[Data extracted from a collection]
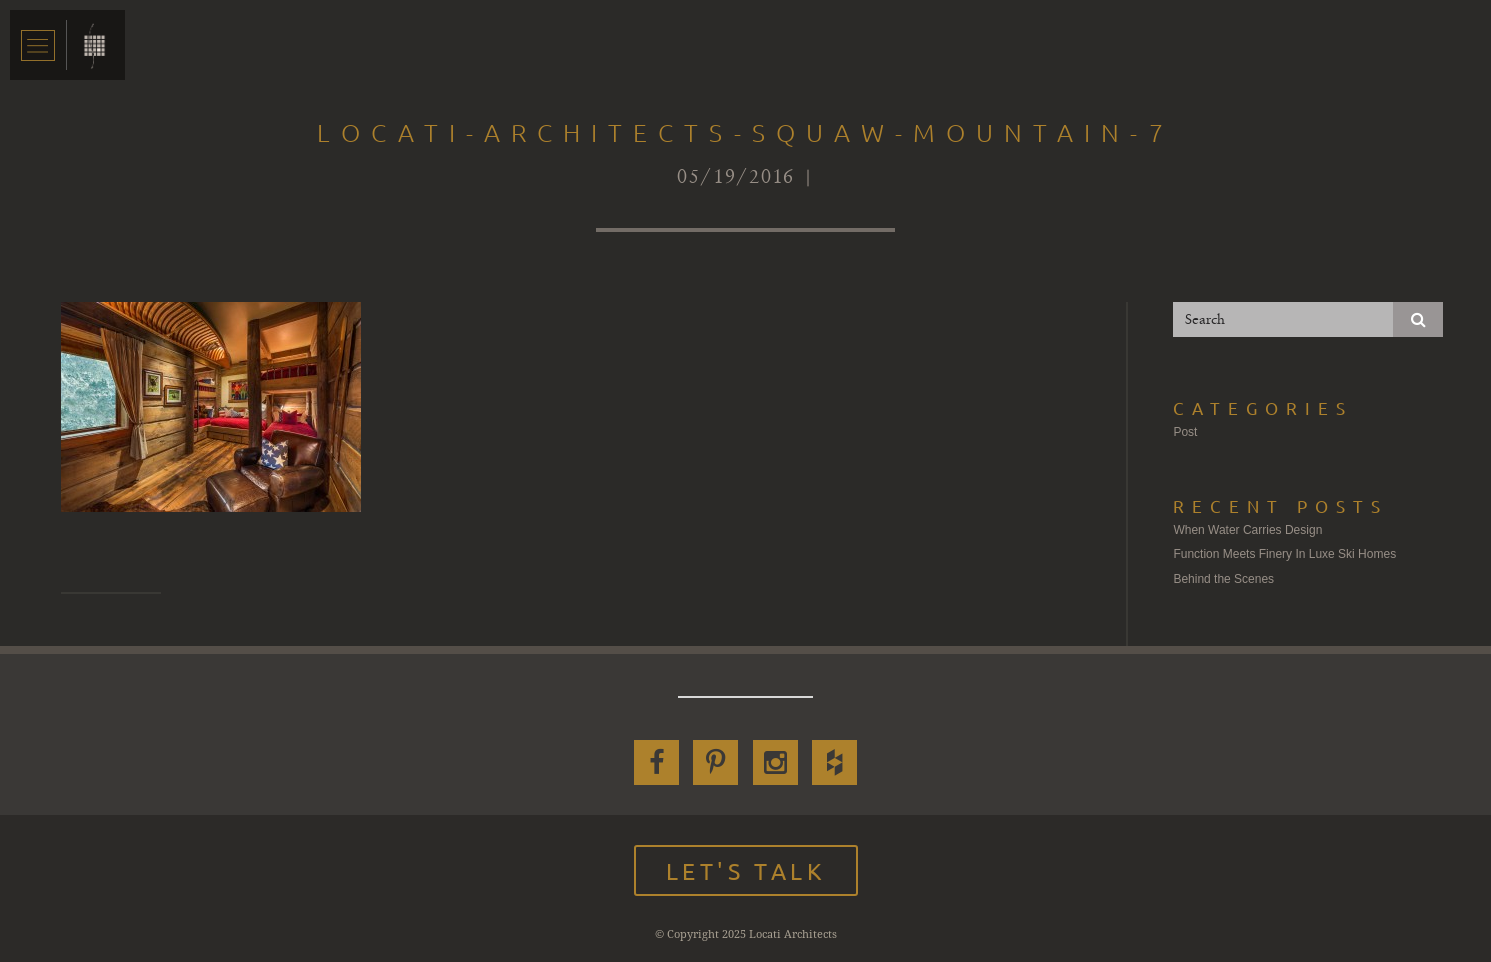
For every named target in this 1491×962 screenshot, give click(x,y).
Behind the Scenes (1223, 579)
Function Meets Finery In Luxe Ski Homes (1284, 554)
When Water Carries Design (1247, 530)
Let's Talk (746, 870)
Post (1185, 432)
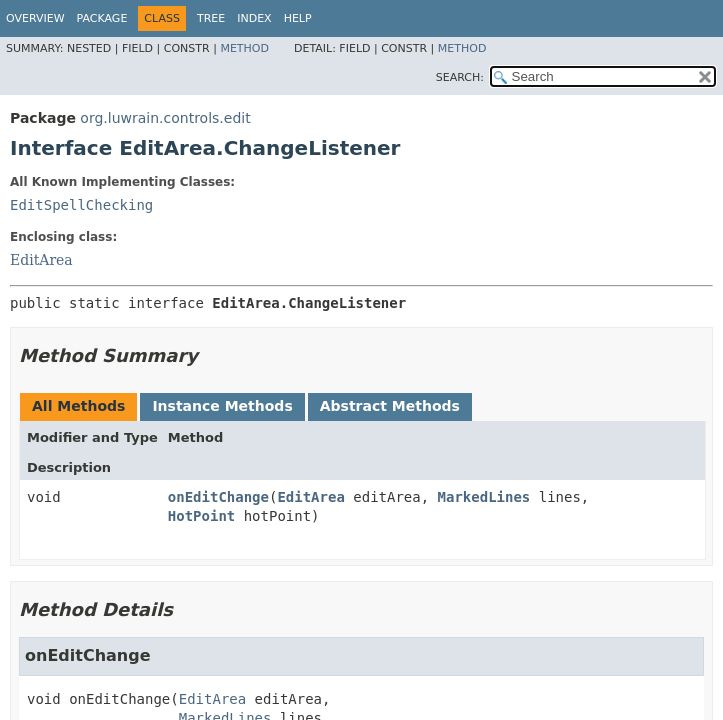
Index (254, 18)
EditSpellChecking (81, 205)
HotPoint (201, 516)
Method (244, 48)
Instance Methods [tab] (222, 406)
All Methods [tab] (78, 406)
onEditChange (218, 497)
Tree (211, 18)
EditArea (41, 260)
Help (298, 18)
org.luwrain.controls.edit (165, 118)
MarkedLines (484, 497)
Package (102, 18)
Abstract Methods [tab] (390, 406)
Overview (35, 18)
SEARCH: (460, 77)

--

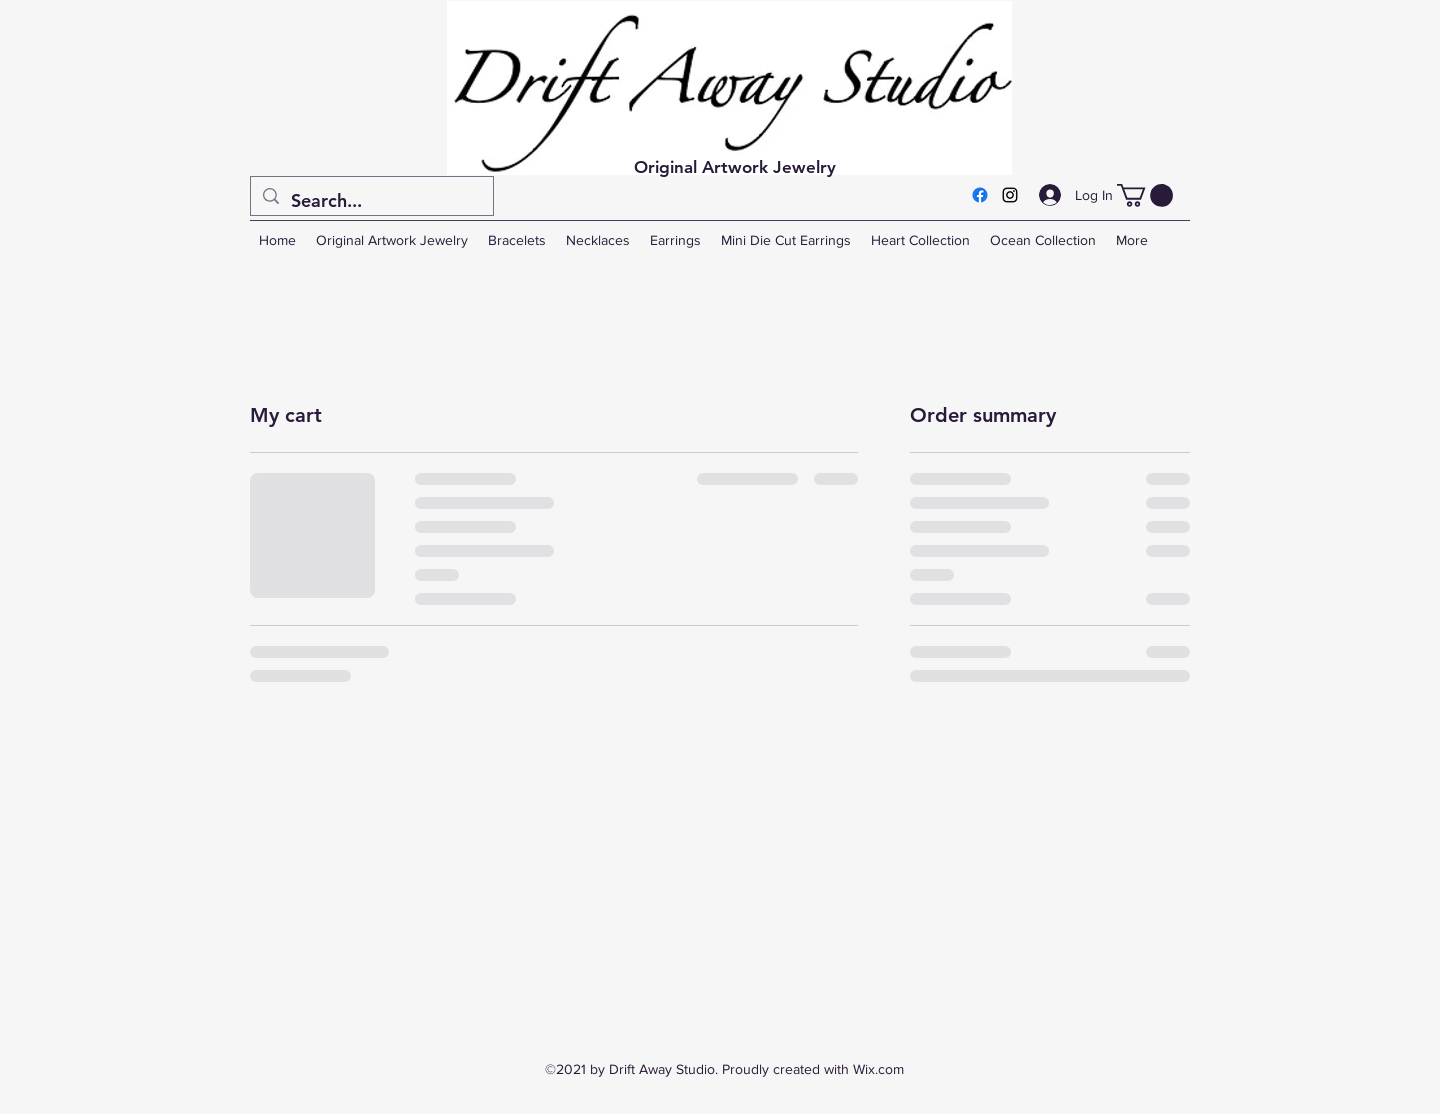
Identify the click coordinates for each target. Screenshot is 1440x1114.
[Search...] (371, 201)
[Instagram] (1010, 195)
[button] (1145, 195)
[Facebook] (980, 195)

THE PROBLEM -> Reprint exactly the lines above that start at the one with "org.luwrain.controls.edit (165, 118)" and end at the one with "SEARCH: (460, 77)", keeping both and adding none.

ANSWER SPACE ->
org.luwrain.controls.edit (165, 118)
MarkedLines (484, 497)
Package (102, 18)
Abstract Methods [tab] (390, 406)
Overview (35, 18)
SEARCH: (460, 77)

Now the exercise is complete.